Was ich am Radfahren liebe
Stell dir vor, du fährst mit dem Auto auf einer wenig befahrenen Landstraße, es ist kurz nach Sonnenaufgang. Nebelschwaden liegen in manchen Senken, die Morgensonne lässt den Tau auf den Feldern aufleuchten. Es ist friedlich, der neue Tag steckt voller Möglichkeiten. Und jetzt stell dir vor, du sitzt nicht im Auto, sondern auf dem Rad, die Luft ist noch kühl von der Nacht und es ist feucht. Du bewegst dich, die letzten Reste der Nacht fallen von dir ab, du atmest die frische Luft und riechst den feuchten Boden, du spürst den Fahrtwind im Gesicht.
Stell dir vor, du hast den ganzen Tag am Schreibtisch gearbeitet. Du hast vor dem Computerbildschirm gesessen, bist vielleicht ab und an aufgestanden, um dir einen Kaffee oder Tee zu holen. Du hast in der Bibliothek stundenlang recherchiert und dein Kopf fühlt sich müde an, hinter deiner Stirn steckt ein nasser Schwamm. Dann packst du zusammen, steigst auf dein Rad und fährst nach Hause. Spätestens wenn du aus der Stadt mit ihrem Verkehr raus bist, hast du den Arbeitsmuff des Tages herausgestrampelt. Deine Muskeln bewegen sich wieder, du wirst wacher.
Stell dir vor, es ist Winter. Vielleicht liegt Schnee, wahrscheinlich aber ist es einfach nur feucht und die Temperaturen liegen irgendwo um die null Grad. Dein Rücken ist schweißnass, die Arme, der Po und die Wangen dafür eiskalt. Du fährst nach Hause, ziehst Handschuhe, Helm und Mütze aus und kommst erstmal an, bevor du unter die schöne warme Dusche gehst.
Stell dir vor, du kannst einfach so am Straßenrand halten, um mit den Kindern einem Kran, Bagger oder Traktor bei der Arbeit zuzusehen und stehst niemandem im Weg.
Stell dir vor, du kannst ein kleines Blaulicht an dein Fahrrad binden und unter lauten Tatütatarufen durch den Ort fahren.
Stell dir vor, du hast deine Kinder auf dem Fahrrad vor dir sitzen. Sie stellen Fragen über die Dinge, die sie auf dem Weg sehen, erzählen von ihrem Tag oder von ihren Ideen, spielen miteinander oder sind selbstversunken mit der Welt im Reinen. Du freust dich darüber, dass sie da sind und zu dir gehören.
Stell dir vor, du hast einen stressigen Tag, an dem du ohne Pause Verschüttetes aufwischst, Windeln wechselst, Streit schlichtest, aufräumst oder antworten musst, obwohl du müde bist. Du setzt die Kinder ins Rad, machst das Verdeck zu, radelst eine Weile in wohltuender Stille und schöpfst wieder Kraft.

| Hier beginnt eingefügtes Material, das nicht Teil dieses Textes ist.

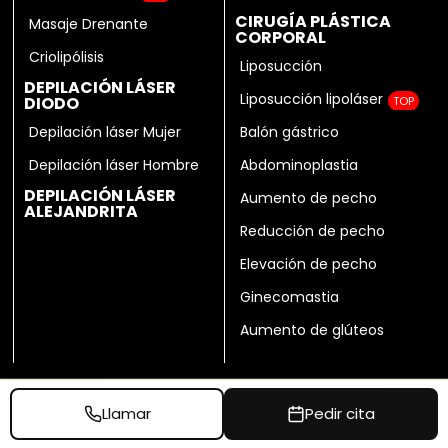
CIRUGÍA PLÁSTICA
Masaje Drenante
CORPORAL
Criolipólisis
Liposucción
DEPILACIÓN LÁSER
Liposucción lipoláser
DIODO
TOP
Depilación láser Mujer
Balón gástrico
Depilación láser Hombre
Abdominoplastia
DEPILACIÓN LÁSER
Aumento de pecho
ALEJANDRITA
Reducción de pecho
Elevación de pecho
Ginecomastia
Aumento de glúteos
Llamar
Pedir cita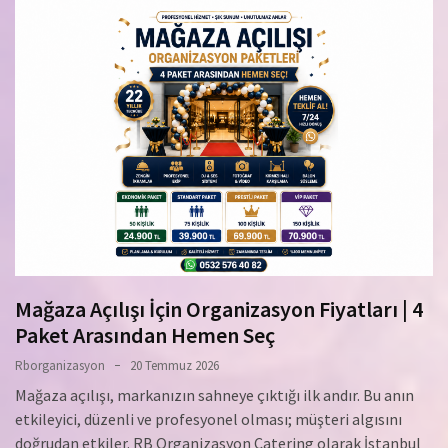
Mağaza Açılışı İçin Organizasyon Fiyatları | 4
Paket Arasından Hemen Seç
Rborganizasyon
20 Temmuz 2026
Mağaza açılışı, markanızın sahneye çıktığı ilk andır. Bu anın
etkileyici, düzenli ve profesyonel olması; müşteri algısını
doğrudan etkiler. RB Organizasyon Catering olarak İstanbul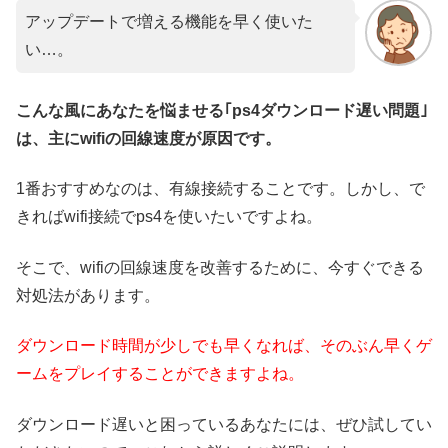
アップデートで増える機能を早く使いた
い…。
こんな風にあなたを悩ませる｢ps4ダウンロード遅い問題｣
は、主にwifiの回線速度が原因です。
1番おすすめなのは、有線接続することです。しかし、で
きればwifi接続でps4を使いたいですよね。
そこで、wifiの回線速度を改善するために、今すぐできる
対処法があります。
ダウンロード時間が少しでも早くなれば、そのぶん早くゲ
ームをプレイすることができますよね。
ダウンロード遅いと困っているあなたには、ぜひ試してい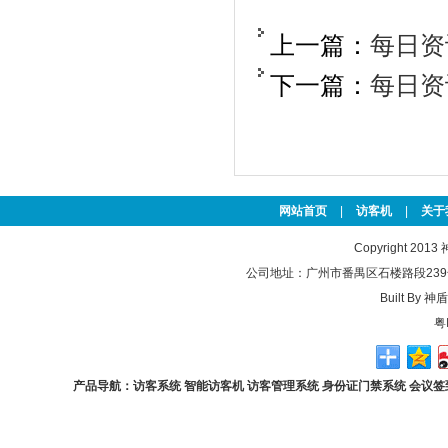
上一篇：
每日资
下一篇：
每日资
网站首页
|
访客机
|
关于
Copyright 2013
公司地址：广州市番禺区石楼路段239号 联系
Built By
神盾
粤
产品导航：
访客系统
智能访客机
访客管理系统
身份证门禁系统
会议签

Stell dir vor, du warst bei Freunden zu Besuch oder kommst von einer Verabredung im Biergarten. Die Gesellschaft war schön, es gab gute Gespräche und vielleicht auch gutes Essen. Jetzt ist es ruhiger um dich herum, du fährst im Dunkeln Richtung Heimat, im Westen ist der Himmel noch heller. Die Luft ist warm, du hörst Insekten und ab und zu fährt ein Auto vorbei. Der Schein deiner Fahrradlampe beleuchtet nur den Weg direkt vor dir, manchmal taucht ein Falter im Lichtschein auf. Die Luft riecht nach Sommernacht.
Stell dir vor, du warst mit deiner Familie unterwegs. Es ist nicht wirklich spät, aber die Kinder sind müde und dürfen damit sie nicht einschlafen während der Fahrt auf dem Smartphone Shaun das Schaf schauen. Das Verdeck ist geschlossen, ab und zu dringt Schafsblöken an dein Ohr. Du und dein Mann radelt gemeinsam, ihr unterhaltet euch über euren Tag.
Stell dir vor, es geht bergab.
Radfahren ist nicht immer schön, manchmal ist es auch kalt, nass, schmutzig und nervtötend. Wenn es aber eben das nicht ist, wirst du belohnt.